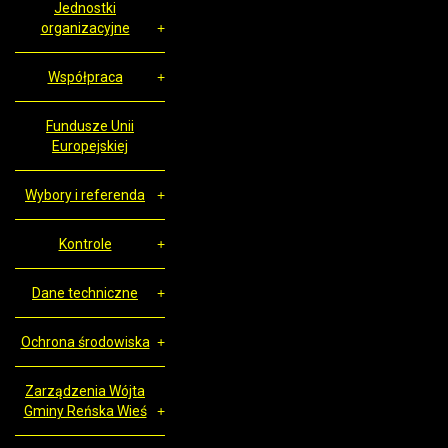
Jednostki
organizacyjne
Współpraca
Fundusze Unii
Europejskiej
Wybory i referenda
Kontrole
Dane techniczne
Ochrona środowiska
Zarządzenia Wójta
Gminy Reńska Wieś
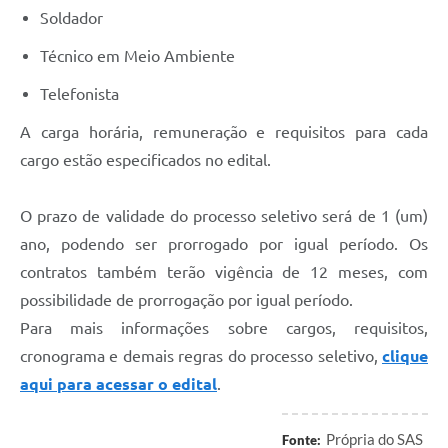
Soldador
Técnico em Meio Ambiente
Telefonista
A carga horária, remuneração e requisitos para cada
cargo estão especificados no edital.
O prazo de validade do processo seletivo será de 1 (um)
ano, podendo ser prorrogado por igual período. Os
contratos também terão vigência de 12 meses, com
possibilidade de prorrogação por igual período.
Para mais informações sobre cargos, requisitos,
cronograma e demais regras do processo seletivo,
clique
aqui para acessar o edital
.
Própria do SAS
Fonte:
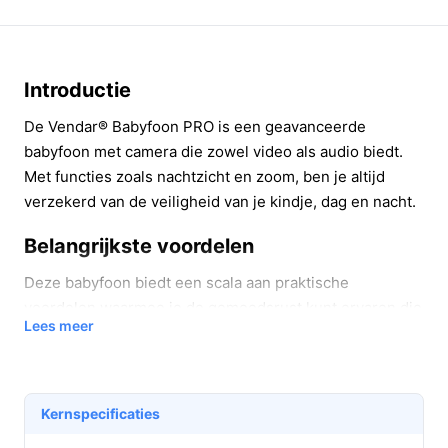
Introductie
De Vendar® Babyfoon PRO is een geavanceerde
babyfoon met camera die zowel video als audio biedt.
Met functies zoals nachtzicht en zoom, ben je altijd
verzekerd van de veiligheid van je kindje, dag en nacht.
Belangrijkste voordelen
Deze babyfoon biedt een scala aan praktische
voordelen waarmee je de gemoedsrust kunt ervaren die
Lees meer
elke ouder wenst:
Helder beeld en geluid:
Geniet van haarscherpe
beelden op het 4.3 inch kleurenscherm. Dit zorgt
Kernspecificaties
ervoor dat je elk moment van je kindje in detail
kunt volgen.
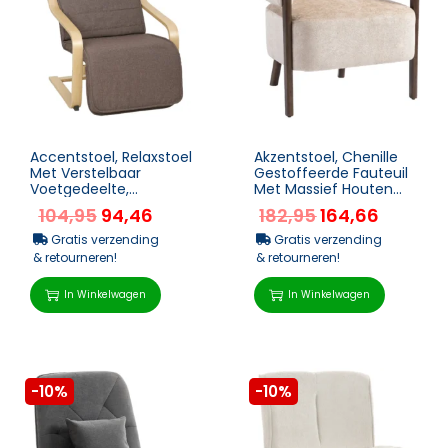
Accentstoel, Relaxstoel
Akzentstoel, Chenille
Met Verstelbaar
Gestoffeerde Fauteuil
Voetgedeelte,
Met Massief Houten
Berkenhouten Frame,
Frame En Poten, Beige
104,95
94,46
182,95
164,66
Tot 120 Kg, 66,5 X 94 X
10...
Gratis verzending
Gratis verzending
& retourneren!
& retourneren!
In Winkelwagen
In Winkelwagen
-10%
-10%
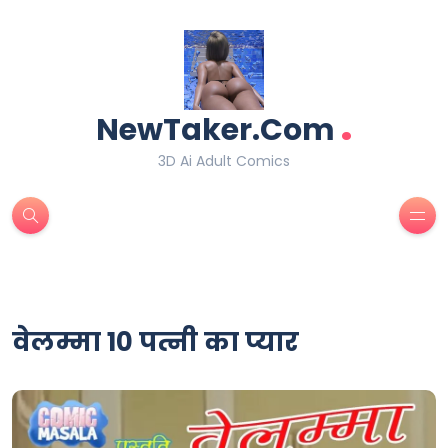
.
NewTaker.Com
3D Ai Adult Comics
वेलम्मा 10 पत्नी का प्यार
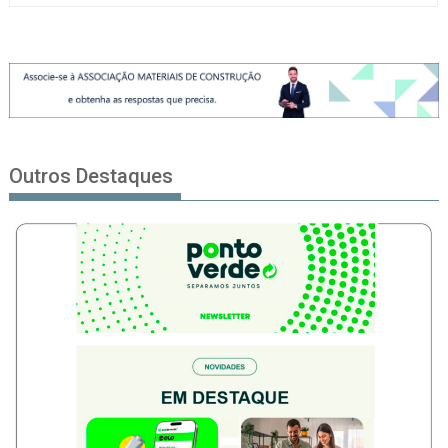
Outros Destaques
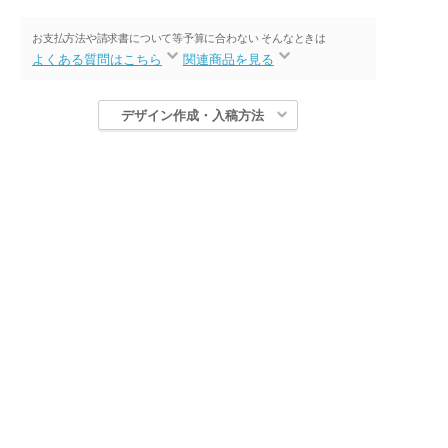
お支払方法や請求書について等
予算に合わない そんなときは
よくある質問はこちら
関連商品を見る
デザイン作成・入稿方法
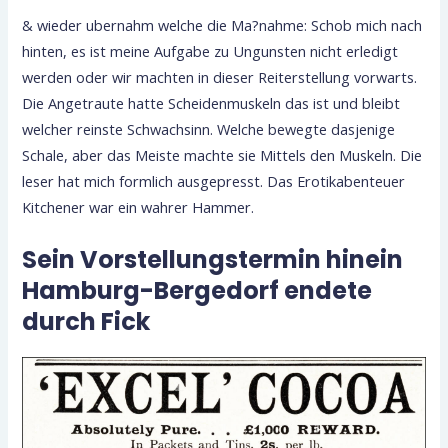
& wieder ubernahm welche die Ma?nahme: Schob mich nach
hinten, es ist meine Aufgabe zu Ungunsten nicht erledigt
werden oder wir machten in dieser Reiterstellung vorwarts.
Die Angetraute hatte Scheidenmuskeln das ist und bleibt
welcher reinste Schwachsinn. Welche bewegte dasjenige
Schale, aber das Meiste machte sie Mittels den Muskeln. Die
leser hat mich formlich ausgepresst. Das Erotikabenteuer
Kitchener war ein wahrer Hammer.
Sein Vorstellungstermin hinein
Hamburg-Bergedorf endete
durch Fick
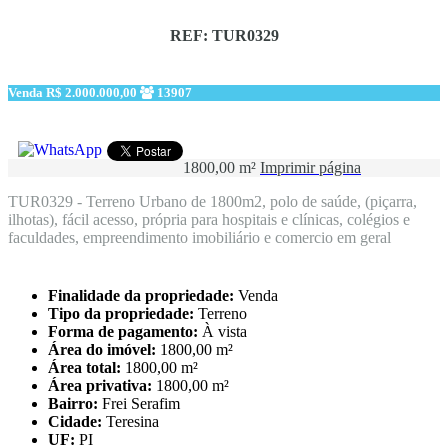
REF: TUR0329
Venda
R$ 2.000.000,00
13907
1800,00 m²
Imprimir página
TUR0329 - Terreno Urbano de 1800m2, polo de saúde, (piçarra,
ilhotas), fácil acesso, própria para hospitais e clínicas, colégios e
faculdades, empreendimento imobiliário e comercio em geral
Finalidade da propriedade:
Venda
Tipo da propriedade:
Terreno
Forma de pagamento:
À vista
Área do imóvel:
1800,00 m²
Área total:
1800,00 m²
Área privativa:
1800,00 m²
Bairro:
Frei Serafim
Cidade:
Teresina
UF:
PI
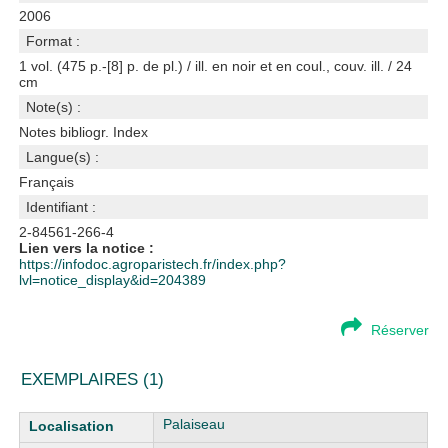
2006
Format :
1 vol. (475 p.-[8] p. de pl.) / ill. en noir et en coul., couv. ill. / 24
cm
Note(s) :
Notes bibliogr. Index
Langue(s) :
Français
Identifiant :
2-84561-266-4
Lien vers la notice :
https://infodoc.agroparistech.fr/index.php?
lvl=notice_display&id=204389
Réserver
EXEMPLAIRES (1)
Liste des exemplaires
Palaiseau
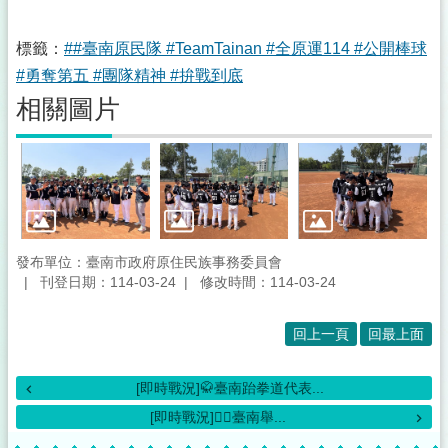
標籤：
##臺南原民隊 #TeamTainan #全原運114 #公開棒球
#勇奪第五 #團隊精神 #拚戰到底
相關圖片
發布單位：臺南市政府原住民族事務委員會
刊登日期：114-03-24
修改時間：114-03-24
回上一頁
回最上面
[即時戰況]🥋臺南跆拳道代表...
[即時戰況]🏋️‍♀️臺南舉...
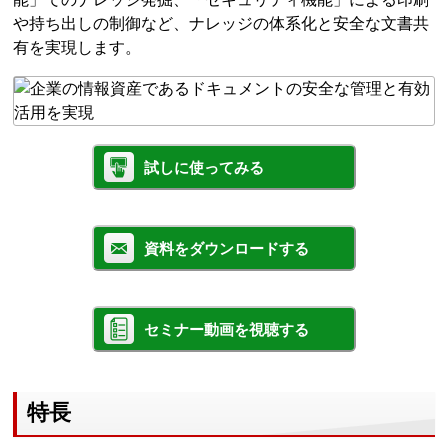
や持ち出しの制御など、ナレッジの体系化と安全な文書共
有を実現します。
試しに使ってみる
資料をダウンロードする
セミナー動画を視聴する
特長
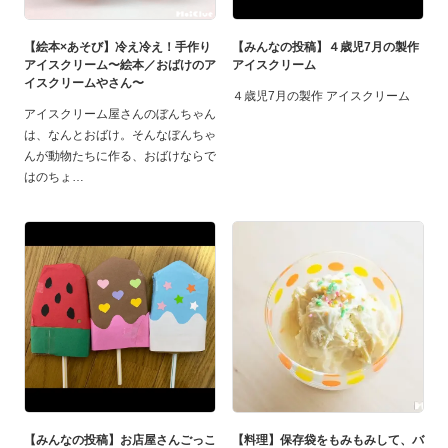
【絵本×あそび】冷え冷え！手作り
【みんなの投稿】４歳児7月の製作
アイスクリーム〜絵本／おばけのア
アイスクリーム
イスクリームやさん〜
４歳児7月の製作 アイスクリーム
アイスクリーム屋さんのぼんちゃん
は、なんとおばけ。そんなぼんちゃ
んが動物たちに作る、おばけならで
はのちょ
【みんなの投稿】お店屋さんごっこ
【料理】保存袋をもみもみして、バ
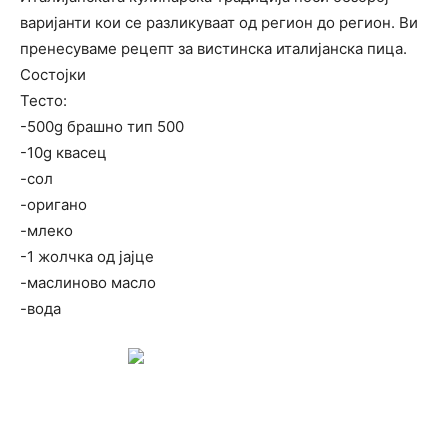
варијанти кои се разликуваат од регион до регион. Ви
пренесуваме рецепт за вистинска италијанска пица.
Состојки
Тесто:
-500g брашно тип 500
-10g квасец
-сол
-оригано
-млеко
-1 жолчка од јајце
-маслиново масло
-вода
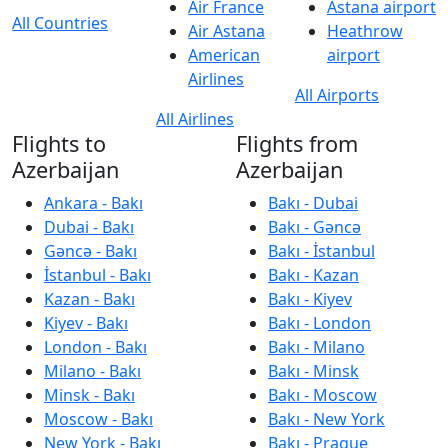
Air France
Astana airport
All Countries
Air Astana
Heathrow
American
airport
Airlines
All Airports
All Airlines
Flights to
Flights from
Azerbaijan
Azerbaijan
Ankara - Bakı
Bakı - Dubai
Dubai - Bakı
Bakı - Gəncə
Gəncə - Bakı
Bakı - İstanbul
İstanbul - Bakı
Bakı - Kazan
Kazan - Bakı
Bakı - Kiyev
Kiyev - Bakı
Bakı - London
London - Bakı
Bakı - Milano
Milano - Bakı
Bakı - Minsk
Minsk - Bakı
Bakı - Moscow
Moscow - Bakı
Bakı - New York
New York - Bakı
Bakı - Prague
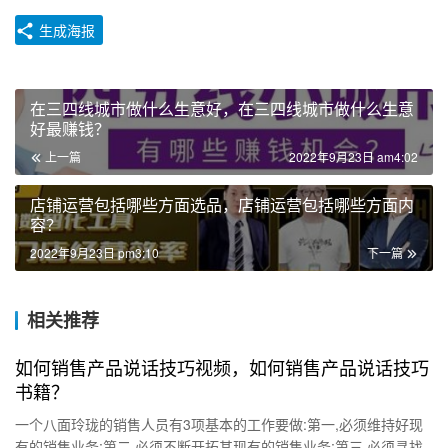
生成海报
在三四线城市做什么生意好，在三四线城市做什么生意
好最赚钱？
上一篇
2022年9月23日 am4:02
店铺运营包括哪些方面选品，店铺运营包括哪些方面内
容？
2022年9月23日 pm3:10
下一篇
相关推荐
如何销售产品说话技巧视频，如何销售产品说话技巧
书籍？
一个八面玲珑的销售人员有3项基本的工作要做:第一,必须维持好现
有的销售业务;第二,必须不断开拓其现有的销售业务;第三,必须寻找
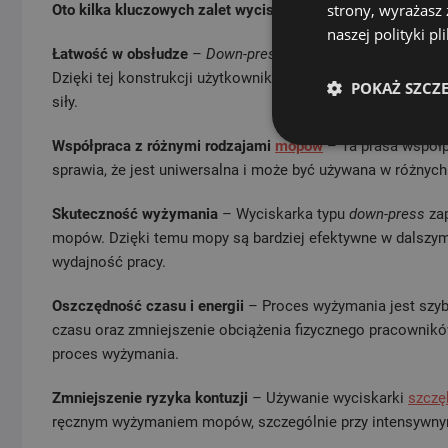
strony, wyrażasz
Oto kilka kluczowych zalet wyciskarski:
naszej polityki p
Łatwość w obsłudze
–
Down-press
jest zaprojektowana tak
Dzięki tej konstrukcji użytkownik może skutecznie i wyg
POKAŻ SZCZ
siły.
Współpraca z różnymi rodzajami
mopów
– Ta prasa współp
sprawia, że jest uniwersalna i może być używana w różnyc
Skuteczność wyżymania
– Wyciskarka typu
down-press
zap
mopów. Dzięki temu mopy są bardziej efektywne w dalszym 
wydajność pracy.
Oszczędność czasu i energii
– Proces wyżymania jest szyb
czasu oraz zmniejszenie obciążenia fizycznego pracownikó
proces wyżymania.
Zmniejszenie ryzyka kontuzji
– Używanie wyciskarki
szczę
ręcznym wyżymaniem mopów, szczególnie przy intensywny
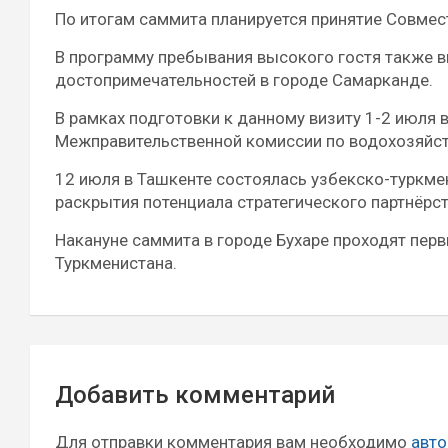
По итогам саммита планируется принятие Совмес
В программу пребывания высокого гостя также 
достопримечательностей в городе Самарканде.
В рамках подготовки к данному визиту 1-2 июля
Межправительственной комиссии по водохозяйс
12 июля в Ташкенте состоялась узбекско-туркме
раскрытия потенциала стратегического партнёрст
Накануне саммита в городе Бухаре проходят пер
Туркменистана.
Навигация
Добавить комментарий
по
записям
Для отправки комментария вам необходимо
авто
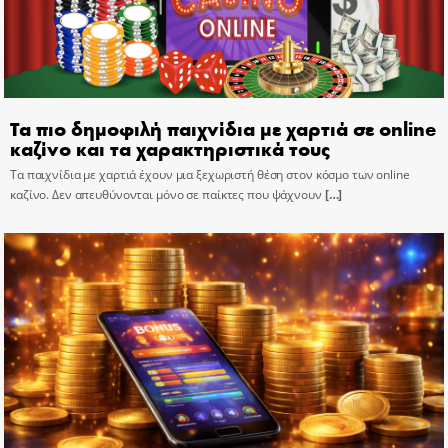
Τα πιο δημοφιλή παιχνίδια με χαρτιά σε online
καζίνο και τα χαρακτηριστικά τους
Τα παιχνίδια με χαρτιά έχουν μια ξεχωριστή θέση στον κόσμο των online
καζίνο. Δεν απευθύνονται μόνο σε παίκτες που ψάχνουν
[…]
================================
= Work required =
With the pictures left out, write out exactly the lines above from the one containing "Bakı - İstanbul" through the one containing "wyżymania jest szyb".

= Response area =
Bakı - İstanbul
İstanbul - Bakı
Bakı - Kazan
Kazan - Bakı
Bakı - Kiyev
Kiyev - Bakı
Bakı - London
London - Bakı
Bakı - Milano
Milano - Bakı
Bakı - Minsk
Minsk - Bakı
Bakı - Moscow
Moscow - Bakı
Bakı - New York
New York - Bakı
Bakı - Prague
生成海报
在三四线城市做什么生意好，在三四线城市做什么生意
好最赚钱？
上一篇
2022年9月23日 am4:02
店铺运营包括哪些方面选品，店铺运营包括哪些方面内
容？
2022年9月23日 pm3:10
下一篇
相关推荐
如何销售产品说话技巧视频，如何销售产品说话技巧
书籍？
一个八面玲珑的销售人员有3项基本的工作要做:第一,必须维持好现
有的销售业务;第二,必须不断开拓其现有的销售业务;第三,必须寻找
strony, wyrażasz
Oto kilka kluczowych zalet wyciskarski:
naszej polityki p
Łatwość w obsłudze
–
Down-press
jest zaprojektowana tak
Dzięki tej konstrukcji użytkownik może skutecznie i wyg
POKAŻ SZCZ
siły.
Współpraca z różnymi rodzajami
mopów
– Ta prasa współp
sprawia, że jest uniwersalna i może być używana w różnyc
Skuteczność wyżymania
– Wyciskarka typu
down-press
zap
mopów. Dzięki temu mopy są bardziej efektywne w dalszym 
wydajność pracy.
Oszczędność czasu i energii
– Proces wyżymania jest szyb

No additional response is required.